***** Excerpted data
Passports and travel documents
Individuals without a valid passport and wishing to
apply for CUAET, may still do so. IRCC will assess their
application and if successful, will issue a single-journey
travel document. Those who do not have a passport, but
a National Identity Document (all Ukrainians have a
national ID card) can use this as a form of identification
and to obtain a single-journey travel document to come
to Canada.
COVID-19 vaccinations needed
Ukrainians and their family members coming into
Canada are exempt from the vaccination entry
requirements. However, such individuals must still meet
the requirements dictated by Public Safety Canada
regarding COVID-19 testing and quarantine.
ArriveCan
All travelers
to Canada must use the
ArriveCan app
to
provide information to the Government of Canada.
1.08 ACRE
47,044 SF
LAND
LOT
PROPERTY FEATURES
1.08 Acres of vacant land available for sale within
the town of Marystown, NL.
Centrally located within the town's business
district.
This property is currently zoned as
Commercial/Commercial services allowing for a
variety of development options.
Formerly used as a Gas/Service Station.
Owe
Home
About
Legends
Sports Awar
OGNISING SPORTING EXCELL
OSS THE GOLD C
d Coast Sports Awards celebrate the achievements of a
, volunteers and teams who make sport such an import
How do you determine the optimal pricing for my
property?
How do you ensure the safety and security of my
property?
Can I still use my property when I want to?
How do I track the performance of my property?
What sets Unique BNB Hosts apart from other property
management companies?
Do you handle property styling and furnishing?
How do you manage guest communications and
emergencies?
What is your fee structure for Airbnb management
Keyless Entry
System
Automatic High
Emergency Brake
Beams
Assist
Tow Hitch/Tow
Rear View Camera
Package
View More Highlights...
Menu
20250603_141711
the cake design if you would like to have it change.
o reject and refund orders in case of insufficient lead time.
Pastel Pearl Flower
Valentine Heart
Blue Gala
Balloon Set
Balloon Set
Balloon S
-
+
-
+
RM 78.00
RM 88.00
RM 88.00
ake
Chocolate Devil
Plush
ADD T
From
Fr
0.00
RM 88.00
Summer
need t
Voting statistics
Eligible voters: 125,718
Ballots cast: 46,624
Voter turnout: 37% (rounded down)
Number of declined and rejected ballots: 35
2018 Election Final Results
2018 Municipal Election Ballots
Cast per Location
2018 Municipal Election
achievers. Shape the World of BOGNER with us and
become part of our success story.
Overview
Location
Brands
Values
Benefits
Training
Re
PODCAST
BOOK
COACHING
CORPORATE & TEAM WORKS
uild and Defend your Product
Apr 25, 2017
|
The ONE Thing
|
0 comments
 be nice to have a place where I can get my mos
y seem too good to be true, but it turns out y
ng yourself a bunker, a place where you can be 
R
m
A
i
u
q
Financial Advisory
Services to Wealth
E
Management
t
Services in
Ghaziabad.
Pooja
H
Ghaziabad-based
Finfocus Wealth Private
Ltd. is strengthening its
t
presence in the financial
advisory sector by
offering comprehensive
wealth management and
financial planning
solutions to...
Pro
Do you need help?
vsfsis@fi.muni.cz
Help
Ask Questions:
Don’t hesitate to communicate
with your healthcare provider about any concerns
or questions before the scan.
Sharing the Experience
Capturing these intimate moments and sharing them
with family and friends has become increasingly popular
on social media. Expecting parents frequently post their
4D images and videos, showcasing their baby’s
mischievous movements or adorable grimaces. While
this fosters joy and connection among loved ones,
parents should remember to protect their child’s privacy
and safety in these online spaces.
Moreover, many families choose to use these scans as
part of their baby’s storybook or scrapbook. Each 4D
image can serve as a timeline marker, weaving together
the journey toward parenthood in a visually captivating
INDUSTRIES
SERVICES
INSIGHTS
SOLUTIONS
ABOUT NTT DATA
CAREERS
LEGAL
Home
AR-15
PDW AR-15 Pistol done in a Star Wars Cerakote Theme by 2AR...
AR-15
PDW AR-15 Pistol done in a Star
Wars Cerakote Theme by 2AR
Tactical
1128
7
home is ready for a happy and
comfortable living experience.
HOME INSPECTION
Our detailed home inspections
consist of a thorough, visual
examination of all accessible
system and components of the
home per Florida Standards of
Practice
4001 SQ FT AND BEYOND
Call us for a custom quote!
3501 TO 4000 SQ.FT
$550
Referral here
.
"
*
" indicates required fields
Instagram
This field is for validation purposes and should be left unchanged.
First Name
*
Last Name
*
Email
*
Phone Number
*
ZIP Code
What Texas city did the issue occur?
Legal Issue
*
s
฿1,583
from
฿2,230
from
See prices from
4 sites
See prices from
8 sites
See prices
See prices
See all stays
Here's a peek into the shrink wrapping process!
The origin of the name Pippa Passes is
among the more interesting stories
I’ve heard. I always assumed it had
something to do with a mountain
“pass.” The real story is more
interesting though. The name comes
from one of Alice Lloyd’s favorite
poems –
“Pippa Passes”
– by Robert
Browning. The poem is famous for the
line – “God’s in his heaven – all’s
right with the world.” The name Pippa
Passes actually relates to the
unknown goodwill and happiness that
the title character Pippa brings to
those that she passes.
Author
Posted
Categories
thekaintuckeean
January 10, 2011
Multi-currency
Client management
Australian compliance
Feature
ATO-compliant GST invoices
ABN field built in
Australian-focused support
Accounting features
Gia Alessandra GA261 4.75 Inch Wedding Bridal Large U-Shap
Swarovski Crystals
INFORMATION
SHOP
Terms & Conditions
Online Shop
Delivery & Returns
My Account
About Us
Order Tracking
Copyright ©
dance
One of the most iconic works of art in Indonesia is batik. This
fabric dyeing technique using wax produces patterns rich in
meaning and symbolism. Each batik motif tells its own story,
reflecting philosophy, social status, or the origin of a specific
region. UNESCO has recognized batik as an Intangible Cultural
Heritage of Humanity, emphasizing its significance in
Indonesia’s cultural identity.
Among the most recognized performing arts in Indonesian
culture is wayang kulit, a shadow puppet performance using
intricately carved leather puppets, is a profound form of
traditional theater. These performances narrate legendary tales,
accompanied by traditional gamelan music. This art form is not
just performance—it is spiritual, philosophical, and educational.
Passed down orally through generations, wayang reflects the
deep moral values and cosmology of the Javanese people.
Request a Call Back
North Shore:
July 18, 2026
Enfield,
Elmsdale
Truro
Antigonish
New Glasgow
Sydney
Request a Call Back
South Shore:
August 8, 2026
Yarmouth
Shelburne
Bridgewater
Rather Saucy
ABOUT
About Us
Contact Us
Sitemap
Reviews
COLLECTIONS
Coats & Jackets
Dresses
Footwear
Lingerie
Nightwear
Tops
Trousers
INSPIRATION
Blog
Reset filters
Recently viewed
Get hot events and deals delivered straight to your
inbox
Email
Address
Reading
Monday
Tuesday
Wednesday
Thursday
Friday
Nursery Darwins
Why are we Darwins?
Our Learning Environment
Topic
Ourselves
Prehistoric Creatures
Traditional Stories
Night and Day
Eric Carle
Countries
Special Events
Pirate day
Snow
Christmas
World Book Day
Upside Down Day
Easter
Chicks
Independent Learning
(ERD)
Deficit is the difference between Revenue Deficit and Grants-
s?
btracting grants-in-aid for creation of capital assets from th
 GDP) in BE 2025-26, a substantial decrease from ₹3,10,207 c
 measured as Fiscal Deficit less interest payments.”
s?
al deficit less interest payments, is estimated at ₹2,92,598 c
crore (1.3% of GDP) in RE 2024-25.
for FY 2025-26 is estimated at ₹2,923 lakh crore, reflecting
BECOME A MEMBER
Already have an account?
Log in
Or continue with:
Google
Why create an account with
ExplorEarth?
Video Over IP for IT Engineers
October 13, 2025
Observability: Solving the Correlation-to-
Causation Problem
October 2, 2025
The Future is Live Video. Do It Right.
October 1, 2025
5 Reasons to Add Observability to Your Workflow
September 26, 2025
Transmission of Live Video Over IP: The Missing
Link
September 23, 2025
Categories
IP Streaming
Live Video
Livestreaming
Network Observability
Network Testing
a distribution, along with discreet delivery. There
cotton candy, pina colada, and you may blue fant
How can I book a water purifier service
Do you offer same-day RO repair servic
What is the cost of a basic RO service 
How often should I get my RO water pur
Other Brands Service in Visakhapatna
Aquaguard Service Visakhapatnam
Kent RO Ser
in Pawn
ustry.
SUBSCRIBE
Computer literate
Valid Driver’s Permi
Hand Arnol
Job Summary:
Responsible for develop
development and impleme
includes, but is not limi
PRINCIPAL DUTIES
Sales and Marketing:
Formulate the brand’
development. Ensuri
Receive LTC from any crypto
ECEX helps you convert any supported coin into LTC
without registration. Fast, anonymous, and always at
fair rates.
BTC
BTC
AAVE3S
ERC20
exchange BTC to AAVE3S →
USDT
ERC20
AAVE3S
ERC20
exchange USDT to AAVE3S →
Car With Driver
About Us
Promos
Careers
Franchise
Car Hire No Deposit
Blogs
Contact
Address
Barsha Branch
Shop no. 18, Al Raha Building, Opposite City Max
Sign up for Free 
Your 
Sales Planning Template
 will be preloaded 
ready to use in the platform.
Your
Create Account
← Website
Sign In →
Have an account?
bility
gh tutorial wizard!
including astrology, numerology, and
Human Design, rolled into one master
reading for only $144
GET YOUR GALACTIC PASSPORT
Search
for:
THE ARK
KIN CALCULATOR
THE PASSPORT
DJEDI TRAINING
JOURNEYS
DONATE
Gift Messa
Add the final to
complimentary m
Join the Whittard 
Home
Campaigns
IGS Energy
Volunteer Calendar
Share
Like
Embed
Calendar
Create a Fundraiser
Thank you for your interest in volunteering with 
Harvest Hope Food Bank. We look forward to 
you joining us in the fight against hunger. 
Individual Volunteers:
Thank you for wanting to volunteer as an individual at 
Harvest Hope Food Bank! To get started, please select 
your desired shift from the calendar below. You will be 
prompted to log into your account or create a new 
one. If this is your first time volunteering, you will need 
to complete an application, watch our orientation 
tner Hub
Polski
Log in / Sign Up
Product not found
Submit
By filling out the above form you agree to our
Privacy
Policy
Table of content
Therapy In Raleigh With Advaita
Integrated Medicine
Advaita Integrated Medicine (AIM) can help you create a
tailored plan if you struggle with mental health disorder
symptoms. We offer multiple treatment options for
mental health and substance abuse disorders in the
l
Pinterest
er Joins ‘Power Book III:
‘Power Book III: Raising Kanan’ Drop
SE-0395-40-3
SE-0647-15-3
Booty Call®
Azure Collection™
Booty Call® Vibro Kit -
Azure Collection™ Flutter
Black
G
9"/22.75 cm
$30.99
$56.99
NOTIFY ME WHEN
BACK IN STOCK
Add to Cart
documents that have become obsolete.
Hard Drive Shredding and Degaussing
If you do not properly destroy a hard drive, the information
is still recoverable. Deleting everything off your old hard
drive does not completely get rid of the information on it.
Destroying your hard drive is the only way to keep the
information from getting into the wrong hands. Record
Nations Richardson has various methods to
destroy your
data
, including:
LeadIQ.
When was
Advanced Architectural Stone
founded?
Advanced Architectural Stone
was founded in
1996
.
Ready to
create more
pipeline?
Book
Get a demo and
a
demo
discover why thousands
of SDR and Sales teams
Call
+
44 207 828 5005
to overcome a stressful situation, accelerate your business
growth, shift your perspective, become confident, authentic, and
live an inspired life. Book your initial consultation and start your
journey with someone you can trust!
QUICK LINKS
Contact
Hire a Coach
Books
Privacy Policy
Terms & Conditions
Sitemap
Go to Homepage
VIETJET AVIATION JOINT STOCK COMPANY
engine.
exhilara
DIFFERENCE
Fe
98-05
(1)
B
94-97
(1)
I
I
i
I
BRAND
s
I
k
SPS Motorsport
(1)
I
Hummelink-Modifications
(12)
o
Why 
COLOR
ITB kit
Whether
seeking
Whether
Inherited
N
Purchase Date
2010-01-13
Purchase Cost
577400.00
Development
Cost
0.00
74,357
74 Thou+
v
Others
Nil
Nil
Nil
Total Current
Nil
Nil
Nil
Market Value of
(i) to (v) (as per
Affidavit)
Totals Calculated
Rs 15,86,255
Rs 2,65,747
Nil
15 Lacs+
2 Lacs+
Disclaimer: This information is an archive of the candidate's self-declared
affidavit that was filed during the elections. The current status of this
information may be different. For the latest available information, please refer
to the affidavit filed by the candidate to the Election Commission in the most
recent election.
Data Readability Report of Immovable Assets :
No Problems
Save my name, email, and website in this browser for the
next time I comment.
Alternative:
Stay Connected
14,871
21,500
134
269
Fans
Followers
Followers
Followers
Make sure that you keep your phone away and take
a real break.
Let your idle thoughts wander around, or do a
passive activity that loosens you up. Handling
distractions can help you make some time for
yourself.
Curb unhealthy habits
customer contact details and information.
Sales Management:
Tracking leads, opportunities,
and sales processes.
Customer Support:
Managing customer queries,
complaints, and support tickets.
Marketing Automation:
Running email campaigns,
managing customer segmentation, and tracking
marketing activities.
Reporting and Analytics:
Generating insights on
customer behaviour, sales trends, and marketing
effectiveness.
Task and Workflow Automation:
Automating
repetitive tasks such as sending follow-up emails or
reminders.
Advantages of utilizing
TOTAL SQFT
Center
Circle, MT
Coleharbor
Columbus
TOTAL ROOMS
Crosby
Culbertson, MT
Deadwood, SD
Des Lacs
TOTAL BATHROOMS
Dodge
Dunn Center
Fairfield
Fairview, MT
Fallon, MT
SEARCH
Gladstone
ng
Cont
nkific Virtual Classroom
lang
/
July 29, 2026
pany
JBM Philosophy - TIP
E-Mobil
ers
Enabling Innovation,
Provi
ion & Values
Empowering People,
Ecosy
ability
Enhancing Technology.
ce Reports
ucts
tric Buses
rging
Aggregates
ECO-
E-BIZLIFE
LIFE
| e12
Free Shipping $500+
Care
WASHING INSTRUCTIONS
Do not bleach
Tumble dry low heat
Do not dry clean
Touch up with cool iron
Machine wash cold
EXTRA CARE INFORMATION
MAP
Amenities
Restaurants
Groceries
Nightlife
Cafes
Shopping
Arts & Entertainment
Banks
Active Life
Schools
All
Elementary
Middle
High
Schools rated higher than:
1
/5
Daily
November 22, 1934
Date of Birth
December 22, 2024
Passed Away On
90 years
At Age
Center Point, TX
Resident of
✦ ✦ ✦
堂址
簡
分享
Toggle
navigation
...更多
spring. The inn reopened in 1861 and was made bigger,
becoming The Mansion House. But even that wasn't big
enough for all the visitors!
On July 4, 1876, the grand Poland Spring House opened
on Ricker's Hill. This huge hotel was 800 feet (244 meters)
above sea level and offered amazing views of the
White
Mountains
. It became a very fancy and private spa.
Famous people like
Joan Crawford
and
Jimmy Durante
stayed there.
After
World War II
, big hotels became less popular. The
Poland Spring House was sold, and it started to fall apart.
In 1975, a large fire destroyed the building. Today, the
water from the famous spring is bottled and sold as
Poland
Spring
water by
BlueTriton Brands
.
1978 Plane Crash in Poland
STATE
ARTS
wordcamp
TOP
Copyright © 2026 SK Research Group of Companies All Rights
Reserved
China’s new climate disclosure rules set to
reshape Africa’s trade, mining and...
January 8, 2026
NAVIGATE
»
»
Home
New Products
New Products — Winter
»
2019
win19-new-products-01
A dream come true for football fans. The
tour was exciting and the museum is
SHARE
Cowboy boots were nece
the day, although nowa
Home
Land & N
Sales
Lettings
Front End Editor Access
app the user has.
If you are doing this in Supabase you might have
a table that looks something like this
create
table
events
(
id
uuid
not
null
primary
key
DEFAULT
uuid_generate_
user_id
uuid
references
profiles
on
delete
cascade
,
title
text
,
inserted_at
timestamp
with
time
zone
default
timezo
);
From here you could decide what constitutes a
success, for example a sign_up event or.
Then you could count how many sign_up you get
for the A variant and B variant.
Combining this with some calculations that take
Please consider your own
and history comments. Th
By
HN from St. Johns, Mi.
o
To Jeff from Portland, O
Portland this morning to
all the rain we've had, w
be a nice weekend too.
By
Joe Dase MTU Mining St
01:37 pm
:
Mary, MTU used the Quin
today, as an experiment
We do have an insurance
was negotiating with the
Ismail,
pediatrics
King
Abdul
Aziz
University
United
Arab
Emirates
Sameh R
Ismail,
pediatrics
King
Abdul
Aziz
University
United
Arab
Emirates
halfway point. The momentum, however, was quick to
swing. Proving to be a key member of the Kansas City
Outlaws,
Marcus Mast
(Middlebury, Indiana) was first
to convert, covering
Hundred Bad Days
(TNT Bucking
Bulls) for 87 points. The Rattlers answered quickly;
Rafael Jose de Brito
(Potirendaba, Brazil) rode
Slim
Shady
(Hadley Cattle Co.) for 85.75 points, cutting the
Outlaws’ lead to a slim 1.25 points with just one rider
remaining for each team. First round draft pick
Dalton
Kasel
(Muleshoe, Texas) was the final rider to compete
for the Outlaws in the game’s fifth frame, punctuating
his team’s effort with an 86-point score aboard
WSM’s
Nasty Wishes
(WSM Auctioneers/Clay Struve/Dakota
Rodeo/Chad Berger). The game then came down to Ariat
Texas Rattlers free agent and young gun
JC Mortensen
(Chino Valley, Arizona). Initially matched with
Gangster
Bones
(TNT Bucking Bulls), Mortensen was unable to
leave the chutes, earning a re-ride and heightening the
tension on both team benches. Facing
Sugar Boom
**********
Task goal:
Could you set down, word for word, only the lines above from the line with "Swarovski Crystals" to the line with "Indonesia’s cultural identity.", including both?

Final answer:
Swarovski Crystals
INFORMATION
SHOP
Terms & Conditions
Online Shop
Delivery & Returns
My Account
About Us
Order Tracking
Copyright ©
dance
One of the most iconic works of art in Indonesia is batik. This
fabric dyeing technique using wax produces patterns rich in
meaning and symbolism. Each batik motif tells its own story,
reflecting philosophy, social status, or the origin of a specific
region. UNESCO has recognized batik as an Intangible Cultural
Heritage of Humanity, emphasizing its significance in
Indonesia’s cultural identity.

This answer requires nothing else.